In the listing below, find the line with "영상을 도움말 센터 문서에 업로드해 작성된 단계 옆에 표시" and the line with "게 찾아 붙여넣을 수 있습니다.". Repeat those two lines and all lines between them exactly.

EXERCISE INPUTS.
_ _ _ _
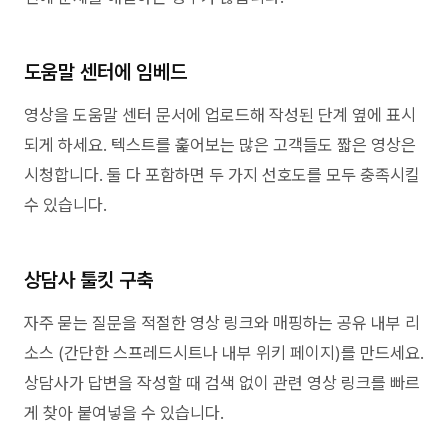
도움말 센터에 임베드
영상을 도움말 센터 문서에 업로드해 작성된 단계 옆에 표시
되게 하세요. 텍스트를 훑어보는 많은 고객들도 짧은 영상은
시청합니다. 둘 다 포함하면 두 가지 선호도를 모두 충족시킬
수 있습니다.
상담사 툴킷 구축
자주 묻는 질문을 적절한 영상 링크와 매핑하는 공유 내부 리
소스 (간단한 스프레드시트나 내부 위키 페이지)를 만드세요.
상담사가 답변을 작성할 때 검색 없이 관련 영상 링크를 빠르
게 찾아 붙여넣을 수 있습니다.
_ _ _ _
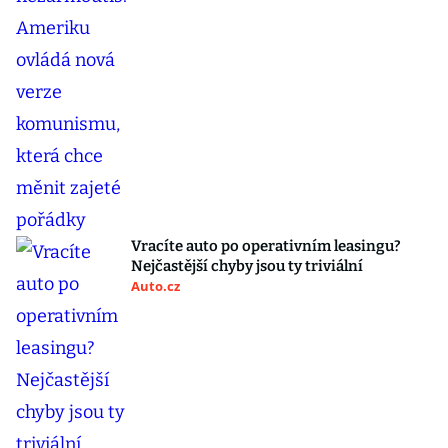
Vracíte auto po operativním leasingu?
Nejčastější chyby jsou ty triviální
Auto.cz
_ _ _ _
RESULT.
영상을 도움말 센터 문서에 업로드해 작성된 단계 옆에 표시
되게 하세요. 텍스트를 훑어보는 많은 고객들도 짧은 영상은
시청합니다. 둘 다 포함하면 두 가지 선호도를 모두 충족시킬
수 있습니다.
상담사 툴킷 구축
자주 묻는 질문을 적절한 영상 링크와 매핑하는 공유 내부 리
소스 (간단한 스프레드시트나 내부 위키 페이지)를 만드세요.
상담사가 답변을 작성할 때 검색 없이 관련 영상 링크를 빠르
게 찾아 붙여넣을 수 있습니다.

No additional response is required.